(Dataset entries)
+++
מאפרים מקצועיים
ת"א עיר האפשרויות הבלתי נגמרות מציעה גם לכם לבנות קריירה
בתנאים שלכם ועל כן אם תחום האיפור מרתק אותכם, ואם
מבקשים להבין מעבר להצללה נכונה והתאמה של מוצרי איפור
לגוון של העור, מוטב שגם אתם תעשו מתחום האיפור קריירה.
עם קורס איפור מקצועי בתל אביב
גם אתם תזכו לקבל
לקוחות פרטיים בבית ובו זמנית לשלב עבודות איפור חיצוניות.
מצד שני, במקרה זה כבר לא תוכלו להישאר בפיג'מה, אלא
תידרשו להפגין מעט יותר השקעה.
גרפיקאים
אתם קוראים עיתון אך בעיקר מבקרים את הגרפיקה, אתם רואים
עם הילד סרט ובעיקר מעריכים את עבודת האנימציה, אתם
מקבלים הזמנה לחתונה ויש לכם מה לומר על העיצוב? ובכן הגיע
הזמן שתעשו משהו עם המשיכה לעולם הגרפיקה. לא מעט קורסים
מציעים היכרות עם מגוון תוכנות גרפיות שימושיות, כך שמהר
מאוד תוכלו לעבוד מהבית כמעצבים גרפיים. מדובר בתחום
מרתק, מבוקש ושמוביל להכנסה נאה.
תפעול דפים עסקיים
+++
### Work instructions
From the entries above, write out only the lines starting at the line that holds "בתנאים שלכם ועל" and ending at the line that holds "אתם קוראים עיתון", keeping both and matching them exactly.

### Task output
בתנאים שלכם ועל כן אם תחום האיפור מרתק אותכם, ואם
מבקשים להבין מעבר להצללה נכונה והתאמה של מוצרי איפור
לגוון של העור, מוטב שגם אתם תעשו מתחום האיפור קריירה.
עם קורס איפור מקצועי בתל אביב
גם אתם תזכו לקבל
לקוחות פרטיים בבית ובו זמנית לשלב עבודות איפור חיצוניות.
מצד שני, במקרה זה כבר לא תוכלו להישאר בפיג'מה, אלא
תידרשו להפגין מעט יותר השקעה.
גרפיקאים
אתם קוראים עיתון אך בעיקר מבקרים את הגרפיקה, אתם רואים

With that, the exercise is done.